Saturday, March 16, 2013

The Great Rebalancing - it is all about savings


Michael Pettis has written what may be one of the most important economic books for 2013. He is a former Wall Street analyst, economics professor in China, and an excellent blogger through his China Financial Markets site. What he does is smash a number of myths concerning China and the rest of the world with respect to the international financial system. Policy talk has been all about the huge trade surplus in China and the opposite trade deficit in the US as if this is a war that is fought on the factory floor through cheap labor and undervalued currencies. There are a growing number of stories on currnecy wars when in reality the war is on savings imbalances. What Pettis does is place the main focus back on the imbalance in the current account through looking at the accounting identities associated with trade. 

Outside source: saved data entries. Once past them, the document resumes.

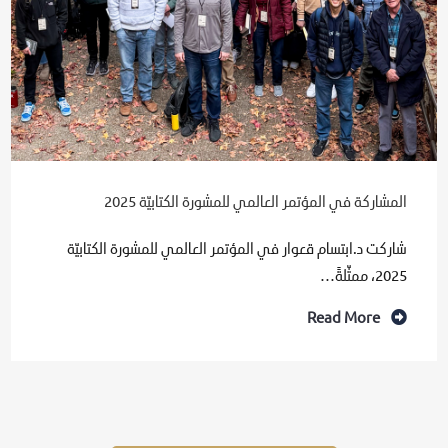
المشاركة في المؤتمر العالمي للمشورة الكتابيّة 2025
شاركت د.ابتسام قعوار في المؤتمر العالمي للمشورة الكتابيّة
2025، ممثّلةً…
Read More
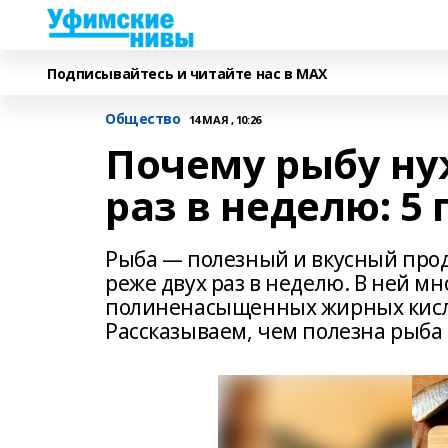
Подписывайтесь и читайте нас в MAX
Общество
14 МАЯ , 10:26
Почему рыбу нуж
раз в неделю: 5
Рыба — полезный и вкусный проду
реже двух раз в неделю. В ней мн
полиненасыщенных жирных кислот
Рассказываем, чем полезна рыба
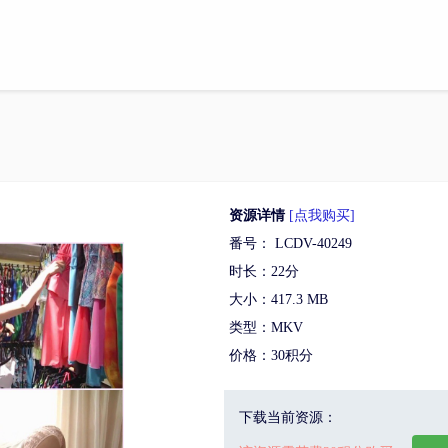
资源详情
[点我购买]
番号： LCDV-40249
时长：22分
大小：417.3 MB
类型：MKV
价格：30积分
下载当前资源：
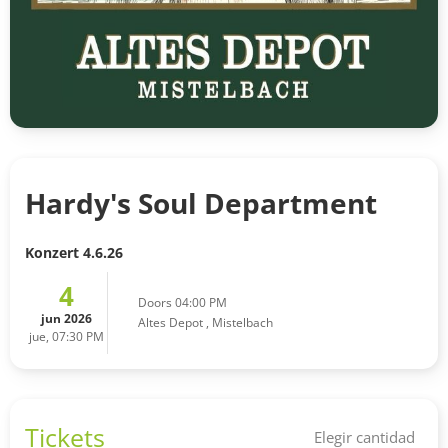
Hardy's Soul Department
Konzert 4.6.26
4
Doors 04:00 PM
jun 2026
Altes Depot
,
Mistelbach
jue, 07:30 PM
Tickets
Elegir cantidad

The trade imbalance is related to the savings and investment imbalance through the simple identity that 

X-M = S-I. 

Exports minus imports have to equal the difference between savings and investments. This has been a focus of discussion by many leading economists. Ben Bernanke wrote about this issue well before the crisis, but for all of the economists who have focused on the identity, there are still many who get it wrong. There is the idea that China may threaten the US through ending the purchase of Treasuries. There is the idea that the US can get out of this problem through simple domestic policies. There is the view that tariffs can be used to solve the imbalance problem. All are wrong. 

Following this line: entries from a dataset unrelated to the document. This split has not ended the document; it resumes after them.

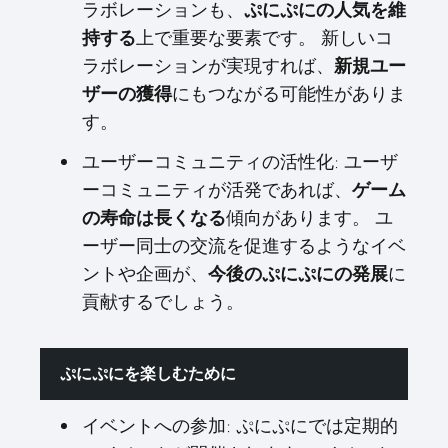
ラボレーションも、
ぷにぷにの人気を維
上で重要な要素です。 新しいコ
持する
ラボレーションが実現すれば、
新規ユー
にもつながる可能性がありま
ザーの獲得
す。
ユーザーコミュニティの活性化: ユーザ
ーコミュニティが活発であれば、
ゲーム
傾向があります。 ユ
の寿命は長くなる
ーザー同士の交流を促進するようなイベ
ントや企画が、
に
今後のぷにぷにの発展
貢献するでしょう。
ぷにぷにを楽しむために
イベントへの参加: ぷにぷにでは定期的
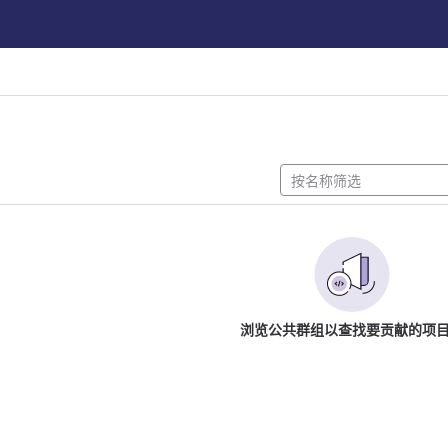
浏览公共群组以查找要贡献的项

Pettis pushes the identities of international trade and finance to the extreme, but he makes the excellent point that to solve any trad problem you have to go back to what is happening to savings and investment. The issue of one country cannot be isolated relative to the rest of the world. This is a global problem that needs correcting or we will have a huge global recession. 

This is not an easy book. The concepts are easy, but Pettis works through the mechanics of the adjustment process quickly and without a formal model. These models exist, but Pettis focuses on story-telling. This requires careful attention by the reader; however, the effort is well-paid for in the end with a clear idea of the problems the global finance system faces.